*INPUT DATA:*
■ ■ ■ ■ ■ ■ ■
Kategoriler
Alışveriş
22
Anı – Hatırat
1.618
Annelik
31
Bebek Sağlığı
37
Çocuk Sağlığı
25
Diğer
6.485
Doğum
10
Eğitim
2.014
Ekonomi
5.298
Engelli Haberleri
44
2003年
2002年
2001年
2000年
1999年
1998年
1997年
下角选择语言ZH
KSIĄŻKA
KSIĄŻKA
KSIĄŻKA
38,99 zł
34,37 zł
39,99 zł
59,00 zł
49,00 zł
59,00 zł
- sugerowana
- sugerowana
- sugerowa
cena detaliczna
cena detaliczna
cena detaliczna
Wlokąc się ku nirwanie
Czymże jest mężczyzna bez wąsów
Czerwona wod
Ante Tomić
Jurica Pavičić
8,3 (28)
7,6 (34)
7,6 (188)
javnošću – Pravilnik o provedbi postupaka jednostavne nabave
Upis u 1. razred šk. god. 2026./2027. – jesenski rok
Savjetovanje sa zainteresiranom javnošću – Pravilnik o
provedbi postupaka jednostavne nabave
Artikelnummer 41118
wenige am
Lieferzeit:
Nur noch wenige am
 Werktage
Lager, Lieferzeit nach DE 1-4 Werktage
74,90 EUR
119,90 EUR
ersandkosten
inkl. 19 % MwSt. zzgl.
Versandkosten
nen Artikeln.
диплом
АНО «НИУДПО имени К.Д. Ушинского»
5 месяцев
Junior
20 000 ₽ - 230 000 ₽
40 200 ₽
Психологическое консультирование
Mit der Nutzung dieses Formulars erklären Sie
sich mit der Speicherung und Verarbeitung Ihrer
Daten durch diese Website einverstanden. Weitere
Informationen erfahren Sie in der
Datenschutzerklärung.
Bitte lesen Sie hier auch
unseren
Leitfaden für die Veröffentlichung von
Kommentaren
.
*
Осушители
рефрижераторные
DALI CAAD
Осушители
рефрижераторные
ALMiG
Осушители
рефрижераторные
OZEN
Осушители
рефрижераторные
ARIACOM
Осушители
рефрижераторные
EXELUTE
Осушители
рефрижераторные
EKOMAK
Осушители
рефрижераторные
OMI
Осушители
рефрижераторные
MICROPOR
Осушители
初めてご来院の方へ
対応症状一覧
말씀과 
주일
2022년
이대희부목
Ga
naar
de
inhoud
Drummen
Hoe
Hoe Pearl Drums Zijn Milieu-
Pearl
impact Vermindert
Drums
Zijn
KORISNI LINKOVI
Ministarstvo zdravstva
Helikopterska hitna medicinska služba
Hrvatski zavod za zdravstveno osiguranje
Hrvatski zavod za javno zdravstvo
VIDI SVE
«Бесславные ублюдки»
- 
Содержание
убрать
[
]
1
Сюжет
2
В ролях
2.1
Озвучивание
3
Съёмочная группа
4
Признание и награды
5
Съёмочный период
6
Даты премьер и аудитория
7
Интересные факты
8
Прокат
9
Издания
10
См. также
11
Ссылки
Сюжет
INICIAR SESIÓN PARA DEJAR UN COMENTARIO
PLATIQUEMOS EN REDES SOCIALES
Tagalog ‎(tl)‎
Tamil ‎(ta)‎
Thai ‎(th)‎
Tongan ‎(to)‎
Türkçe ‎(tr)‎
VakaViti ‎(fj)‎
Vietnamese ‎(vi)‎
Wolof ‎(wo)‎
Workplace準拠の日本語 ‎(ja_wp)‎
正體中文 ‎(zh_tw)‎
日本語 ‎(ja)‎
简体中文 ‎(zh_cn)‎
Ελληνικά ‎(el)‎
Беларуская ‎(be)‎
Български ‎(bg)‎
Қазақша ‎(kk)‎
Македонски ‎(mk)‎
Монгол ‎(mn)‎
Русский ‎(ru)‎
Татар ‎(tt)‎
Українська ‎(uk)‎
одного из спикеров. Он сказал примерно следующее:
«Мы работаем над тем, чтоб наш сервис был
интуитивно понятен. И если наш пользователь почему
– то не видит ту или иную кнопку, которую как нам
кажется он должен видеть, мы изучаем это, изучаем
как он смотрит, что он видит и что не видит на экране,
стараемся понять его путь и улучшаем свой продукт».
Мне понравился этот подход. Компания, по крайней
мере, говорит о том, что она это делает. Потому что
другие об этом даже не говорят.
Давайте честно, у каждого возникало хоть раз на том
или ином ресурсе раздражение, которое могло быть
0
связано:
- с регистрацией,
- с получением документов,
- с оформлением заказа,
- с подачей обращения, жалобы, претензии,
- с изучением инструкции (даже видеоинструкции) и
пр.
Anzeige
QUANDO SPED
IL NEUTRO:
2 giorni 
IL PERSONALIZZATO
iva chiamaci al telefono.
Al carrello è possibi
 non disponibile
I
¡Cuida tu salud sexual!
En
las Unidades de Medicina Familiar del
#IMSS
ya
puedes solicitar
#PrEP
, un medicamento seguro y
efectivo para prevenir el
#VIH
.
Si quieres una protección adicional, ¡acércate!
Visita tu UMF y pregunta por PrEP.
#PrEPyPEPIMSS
■ ■ ■ ■ ■ ■ ■
*PROBLEM STATEMENT:* Quote every record above exactly.

*RESULT OF THE TASK:*
Kategoriler
Alışveriş
22
Anı – Hatırat
1.618
Annelik
31
Bebek Sağlığı
37
Çocuk Sağlığı
25
Diğer
6.485
Doğum
10
Eğitim
2.014
Ekonomi
5.298
Engelli Haberleri
44
2003年
2002年
2001年
2000年
1999年
1998年
1997年
下角选择语言ZH
KSIĄŻKA
KSIĄŻKA
KSIĄŻKA
38,99 zł
34,37 zł
39,99 zł
59,00 zł
49,00 zł
59,00 zł
- sugerowana
- sugerowana
- sugerowa
cena detaliczna
cena detaliczna
cena detaliczna
Wlokąc się ku nirwanie
Czymże jest mężczyzna bez wąsów
Czerwona wod
Ante Tomić
Jurica Pavičić
8,3 (28)
7,6 (34)
7,6 (188)
javnošću – Pravilnik o provedbi postupaka jednostavne nabave
Upis u 1. razred šk. god. 2026./2027. – jesenski rok
Savjetovanje sa zainteresiranom javnošću – Pravilnik o
provedbi postupaka jednostavne nabave
Artikelnummer 41118
wenige am
Lieferzeit:
Nur noch wenige am
 Werktage
Lager, Lieferzeit nach DE 1-4 Werktage
74,90 EUR
119,90 EUR
ersandkosten
inkl. 19 % MwSt. zzgl.
Versandkosten
nen Artikeln.
диплом
АНО «НИУДПО имени К.Д. Ушинского»
5 месяцев
Junior
20 000 ₽ - 230 000 ₽
40 200 ₽
Психологическое консультирование
Mit der Nutzung dieses Formulars erklären Sie
sich mit der Speicherung und Verarbeitung Ihrer
Daten durch diese Website einverstanden. Weitere
Informationen erfahren Sie in der
Datenschutzerklärung.
Bitte lesen Sie hier auch
unseren
Leitfaden für die Veröffentlichung von
Kommentaren
.
*
Осушители
рефрижераторные
DALI CAAD
Осушители
рефрижераторные
ALMiG
Осушители
рефрижераторные
OZEN
Осушители
рефрижераторные
ARIACOM
Осушители
рефрижераторные
EXELUTE
Осушители
рефрижераторные
EKOMAK
Осушители
рефрижераторные
OMI
Осушители
рефрижераторные
MICROPOR
Осушители
初めてご来院の方へ
対応症状一覧
말씀과 
주일
2022년
이대희부목
Ga
naar
de
inhoud
Drummen
Hoe
Hoe Pearl Drums Zijn Milieu-
Pearl
impact Vermindert
Drums
Zijn
KORISNI LINKOVI
Ministarstvo zdravstva
Helikopterska hitna medicinska služba
Hrvatski zavod za zdravstveno osiguranje
Hrvatski zavod za javno zdravstvo
VIDI SVE
«Бесславные ублюдки»
- 
Содержание
убрать
[
]
1
Сюжет
2
В ролях
2.1
Озвучивание
3
Съёмочная группа
4
Признание и награды
5
Съёмочный период
6
Даты премьер и аудитория
7
Интересные факты
8
Прокат
9
Издания
10
См. также
11
Ссылки
Сюжет
INICIAR SESIÓN PARA DEJAR UN COMENTARIO
PLATIQUEMOS EN REDES SOCIALES
Tagalog ‎(tl)‎
Tamil ‎(ta)‎
Thai ‎(th)‎
Tongan ‎(to)‎
Türkçe ‎(tr)‎
VakaViti ‎(fj)‎
Vietnamese ‎(vi)‎
Wolof ‎(wo)‎
Workplace準拠の日本語 ‎(ja_wp)‎
正體中文 ‎(zh_tw)‎
日本語 ‎(ja)‎
简体中文 ‎(zh_cn)‎
Ελληνικά ‎(el)‎
Беларуская ‎(be)‎
Български ‎(bg)‎
Қазақша ‎(kk)‎
Македонски ‎(mk)‎
Монгол ‎(mn)‎
Русский ‎(ru)‎
Татар ‎(tt)‎
Українська ‎(uk)‎
одного из спикеров. Он сказал примерно следующее:
«Мы работаем над тем, чтоб наш сервис был
интуитивно понятен. И если наш пользователь почему
– то не видит ту или иную кнопку, которую как нам
кажется он должен видеть, мы изучаем это, изучаем
как он смотрит, что он видит и что не видит на экране,
стараемся понять его путь и улучшаем свой продукт».
Мне понравился этот подход. Компания, по крайней
мере, говорит о том, что она это делает. Потому что
другие об этом даже не говорят.
Давайте честно, у каждого возникало хоть раз на том
или ином ресурсе раздражение, которое могло быть
0
связано:
- с регистрацией,
- с получением документов,
- с оформлением заказа,
- с подачей обращения, жалобы, претензии,
- с изучением инструкции (даже видеоинструкции) и
пр.
Anzeige
QUANDO SPED
IL NEUTRO:
2 giorni 
IL PERSONALIZZATO
iva chiamaci al telefono.
Al carrello è possibi
 non disponibile
I
¡Cuida tu salud sexual!
En
las Unidades de Medicina Familiar del
#IMSS
ya
puedes solicitar
#PrEP
, un medicamento seguro y
efectivo para prevenir el
#VIH
.
Si quieres una protección adicional, ¡acércate!
Visita tu UMF y pregunta por PrEP.
#PrEPyPEPIMSS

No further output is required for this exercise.